Usta, çırağını bir müddet süzdükten sonra, sert bir üslûb ile bir avuç tuzu bir bardak suya döküp karıştırmasını söylemiş. İşin nereye varacağını henüz anlamayan çırak, yine suratı bir karış asık bir şekilde söyleneni yapmış. Ustası üslûbunu biraz daha sertleştirerek; “Şimdi de yanımda çırak olarak devam etmek istiyorsan o suyu iç!” diye emretmiş.
Çırak önce şaşırmış. Sonra kaşlarını çatmış. “Bir bardak tuzlu su nasıl içilir ki usta!?” diye söylenmiş. Lâkin ustasının daha evvel hiç görmediği sert bir yüz ifadesiyle kendisine hitâb etmesinden dolayı, zorlanarak da olsa bardaktan az bir yudum almış. Almasıyla da yüzünün şeklinin değişmesi ve suyu tükürmesi bir olmuş.
Bu hâdise üzerine ustasının da yüzündeki sertlik, birden tatlı bir tebessüme dönüşmüş. Sonra çırağına sormuş:
“–Tadı nasıldı?”
Çırak, kızgınlıkla şöyle cevap vermiş:
“- Tuzlu, hem de çok tuzlu! Zehir gibi…”
Usta, tebessümüne devam ederken elinden tuttuğu çırağı bu defa köyün kenarındaki tatlı su gölünün kıyısına götürmüş. Az evvelki yaptığını burada da yapmasını söylemiş. Çırak da bir avuç tuzu göle atıp sonra da gölün tatlı suyundan kana kana içmiş. O, ağzının kenarlarından akan suyu eliyle silerken ustası tekrar sormuş:
“– Tadı nasıldı?”
“– Bal gibi tatlı!” diye karşılık vermiş çırak. Ustası devamla:
“– Peki, tuzun tadını hiç alabildin mi?” diye sorunca çırak şöyle cevaplamış:
“– Hayır! Tuzun tadını almadım. Tuz sanki gölün içinde kayboldu.”

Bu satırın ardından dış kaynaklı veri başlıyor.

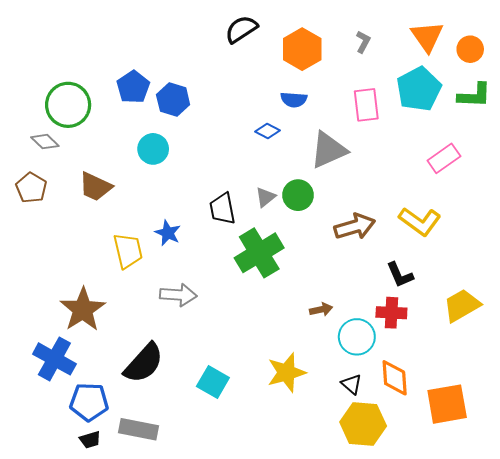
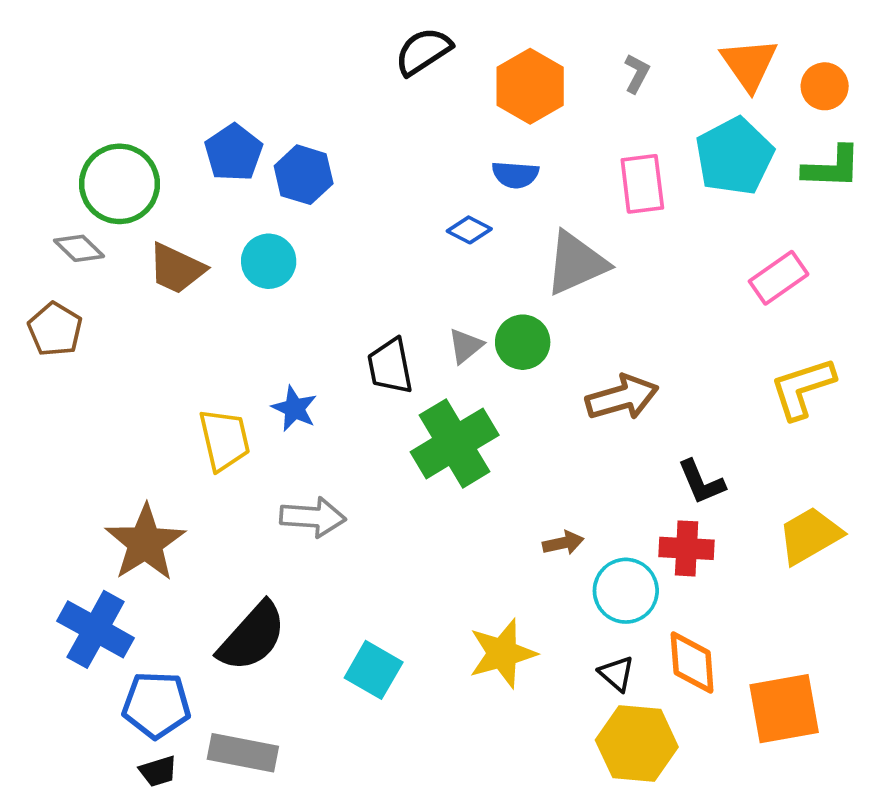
brown trapezoid: (95, 187) -> (177, 269), moved
yellow L-shape: (420, 221) -> (803, 388), moved, turned 126

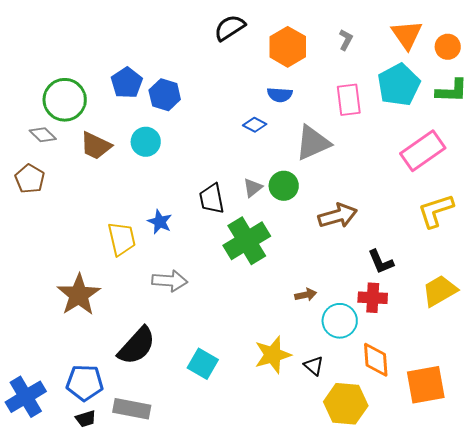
pink rectangle: (779, 278) -> (423, 151), size x1.4
blue cross: (96, 629) -> (26, 397), moved, turned 30
black triangle: (617, 674) -> (314, 366), moved

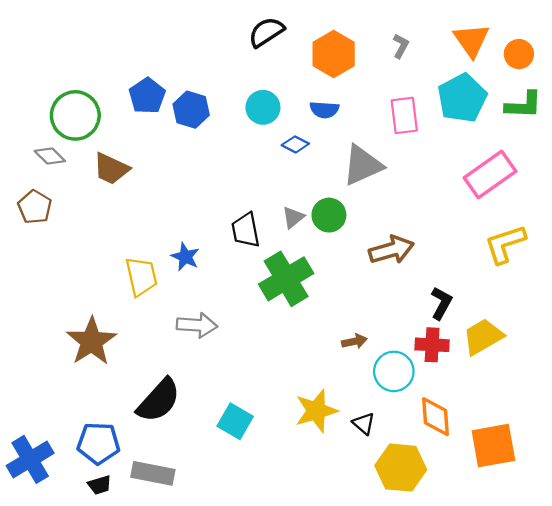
cyan circle: (146, 142) -> (263, 107), moved
black L-shape: (381, 262) -> (441, 303), turned -128
yellow trapezoid: (440, 291) -> (483, 337), moved

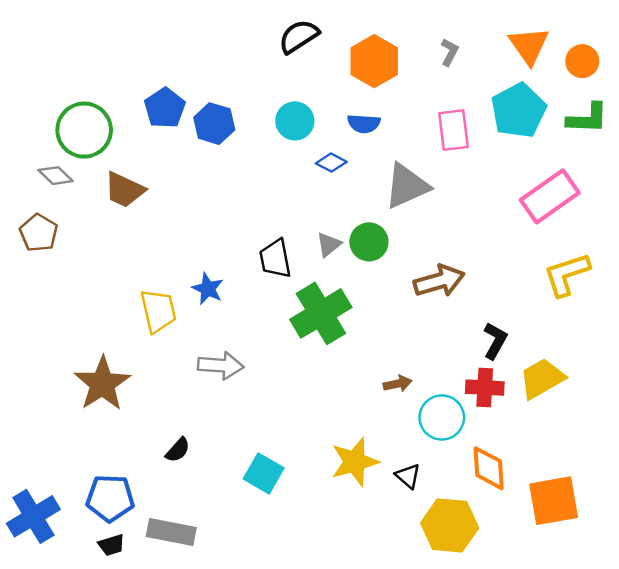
black semicircle: (159, 400) -> (178, 450), size x0.5

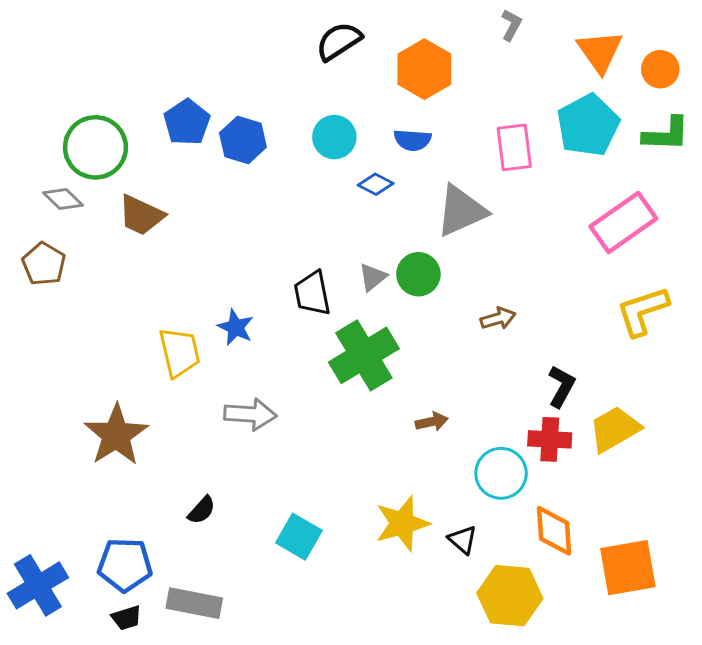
gray L-shape: (450, 52) -> (511, 25), moved
brown arrow: (439, 281) -> (498, 318), size x0.6
brown arrow: (398, 384) -> (432, 422), moved

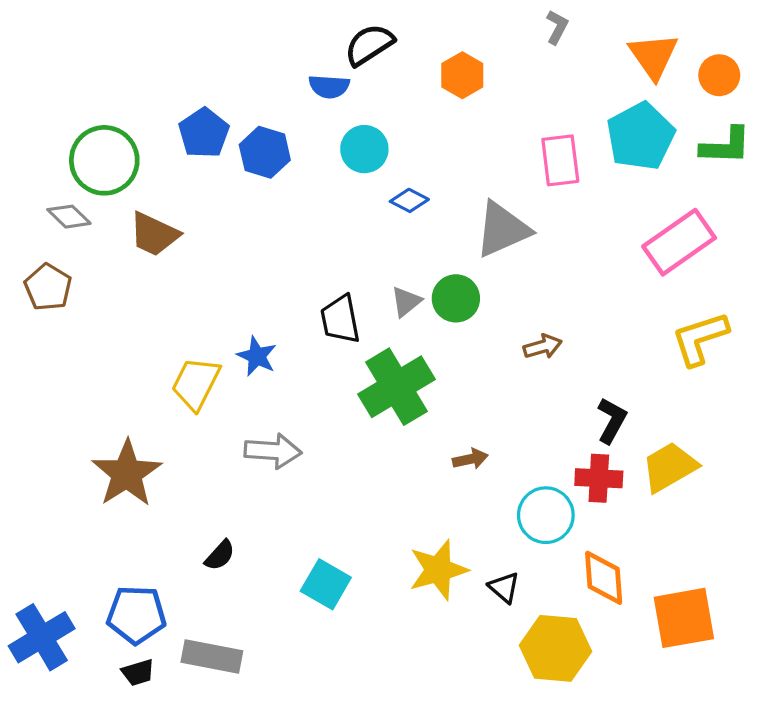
orange hexagon: (424, 69) -> (462, 75), size x0.7
blue semicircle: (413, 140) -> (329, 86), moved
yellow trapezoid: (180, 352) -> (196, 384), turned -140

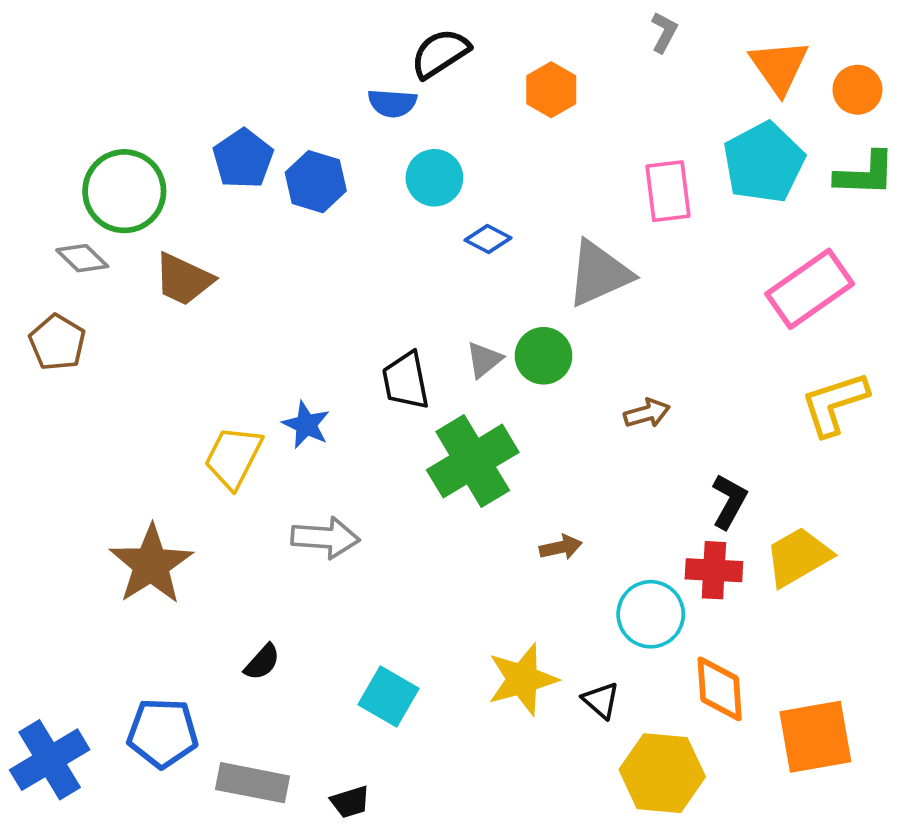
black trapezoid: (138, 673) -> (350, 802), moved

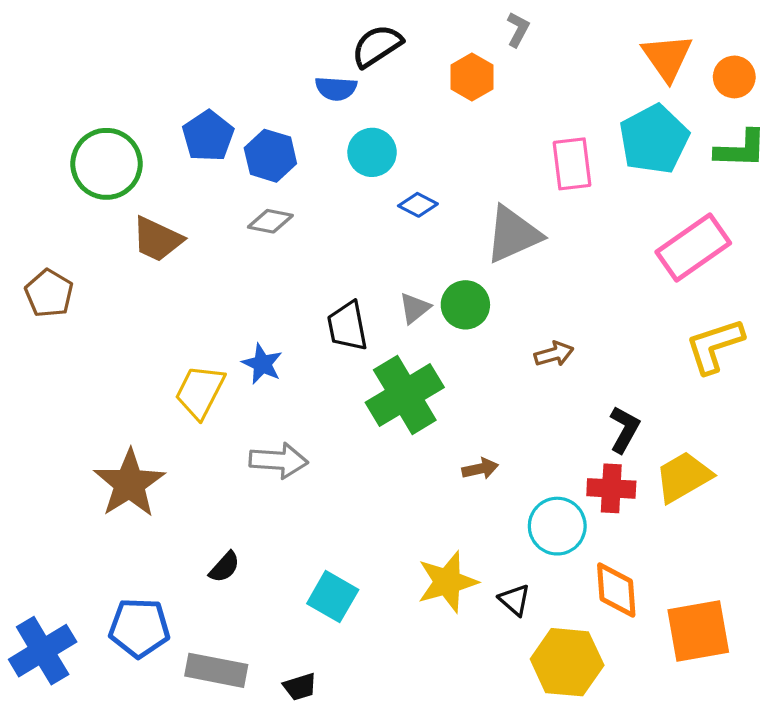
gray L-shape: (664, 32) -> (518, 29), moved
gray diamond: (82, 258) -> (270, 221), moved, turned -33

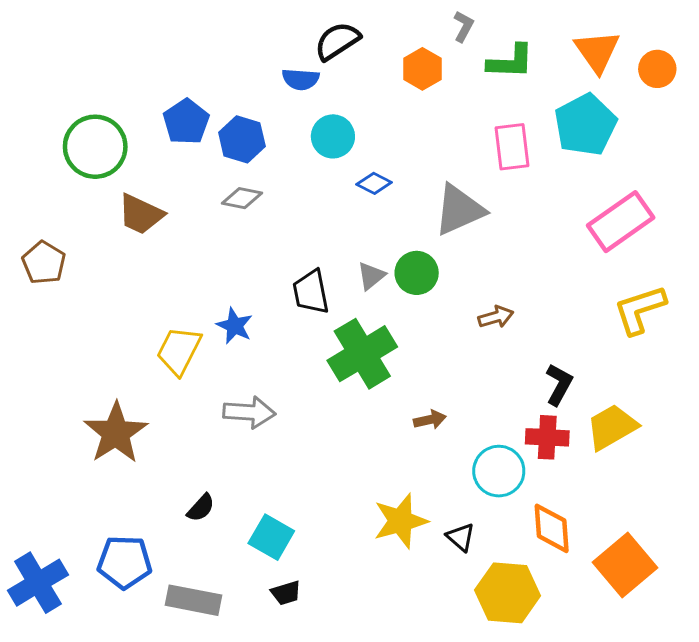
green L-shape: (741, 149) -> (511, 62), moved
cyan square: (333, 597) -> (271, 537), moved
orange square: (698, 631) -> (625, 565), turned -30
black trapezoid: (300, 687) -> (286, 593), moved

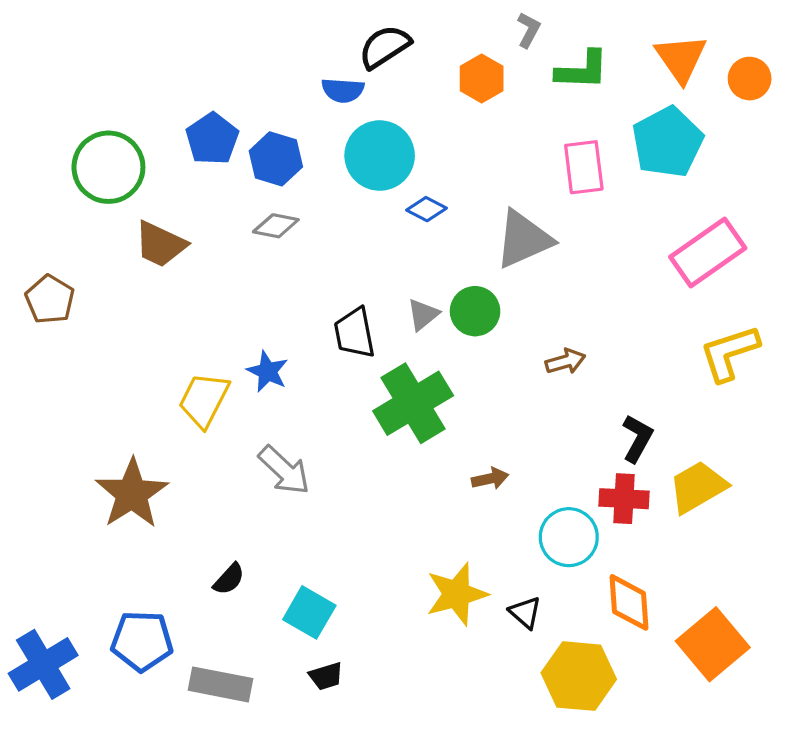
cyan circle: (333, 136) -> (380, 156), size x1.4
gray arrow: (249, 412) -> (284, 470), turned 39

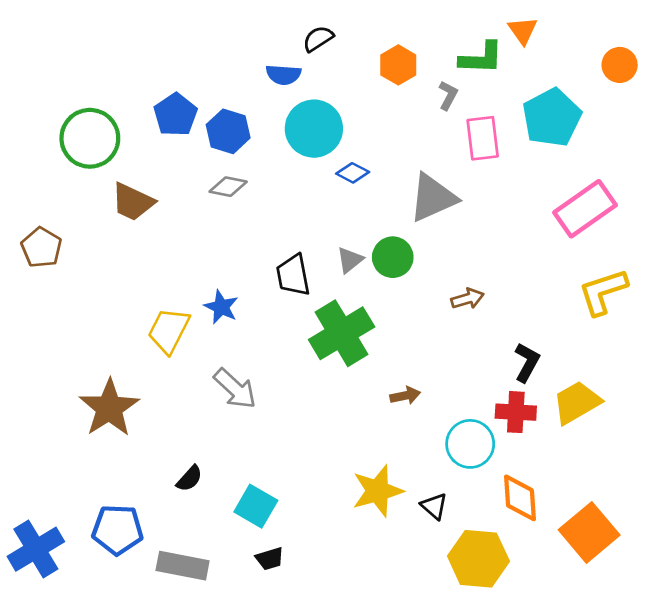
gray L-shape: (529, 30) -> (448, 95), moved
black semicircle: (385, 47) -> (318, 39), size x0.7
orange triangle: (681, 58) -> (523, 30), moved, size x0.7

Bunun üzerine hikmet ehli usta, suyun yanında diz çökmüş olan çırağının yanına oturmuş ve ona ömrü boyunca unutamayacağı şu dersi vermiş:
“– Pek değerli evladım! Hayatımızdaki dertler, sıkıntılar, ıztıraplar tuz gibidir; ne azdır ne de çok. Bunların miktarı hep aynıdır. Ancak, bu sıkıntıların kişiye ne kadar tesir edeceği, onun neyin içine konulacağına bağlıdır. Bir sıkıntın, ıztırabın olduğunda yapman gereken şey gönül dünyanı genişletmek ve duygularını zenginleştirmektir. Bardak olmayı bırakıp göl olmaya çalışmaktır. O anda göremesen bile, o sıkıntıların sonucundaki güzellikleri görebilmektir.”

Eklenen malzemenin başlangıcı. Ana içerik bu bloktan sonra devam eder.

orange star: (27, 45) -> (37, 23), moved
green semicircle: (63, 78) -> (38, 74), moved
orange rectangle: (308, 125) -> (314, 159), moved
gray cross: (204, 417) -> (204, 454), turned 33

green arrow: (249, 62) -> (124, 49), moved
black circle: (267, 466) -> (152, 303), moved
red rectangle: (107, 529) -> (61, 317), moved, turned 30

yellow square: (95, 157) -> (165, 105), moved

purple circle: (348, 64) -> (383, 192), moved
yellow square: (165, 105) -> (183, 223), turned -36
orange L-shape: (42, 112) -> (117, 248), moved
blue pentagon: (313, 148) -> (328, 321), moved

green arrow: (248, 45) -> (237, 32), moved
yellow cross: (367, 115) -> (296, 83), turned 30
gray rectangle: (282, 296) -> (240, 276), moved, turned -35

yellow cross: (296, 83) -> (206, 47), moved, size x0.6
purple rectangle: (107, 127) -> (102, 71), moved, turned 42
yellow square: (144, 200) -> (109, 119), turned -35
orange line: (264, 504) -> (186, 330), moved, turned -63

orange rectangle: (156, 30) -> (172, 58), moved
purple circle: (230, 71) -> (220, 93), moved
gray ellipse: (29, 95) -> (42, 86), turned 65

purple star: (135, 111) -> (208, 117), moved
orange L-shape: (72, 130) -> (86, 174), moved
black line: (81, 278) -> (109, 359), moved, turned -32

Kaynak: Osman Nûri Topbaş, Şebnem Dergisi, Ağustos, 2013
Görsel: Ressam Mehmet Ali Diyarbakırlıoğlu
Yayın Yönetmeni Notu: İnsanlar manen olgunlaştıkça hayata bakışları zamanla değişir. Her olaya tefekkür gözüyle bakmaya başlarlar. Başlarına gelen her olayın Rabbimizden geldiğini tefekkür ederler. İnsan manevi bir olgunluğa kavuşmak için bunun vesilelerini aramalı ve bu konuda bir çaba içerisinde olmalıdır. Bir bakır kabı parlatmak için bile bir kalay ustasına ihtiyaç varken, gönlümüzün cilası için bir gönül ustasına ihtiyaç olmaz mı?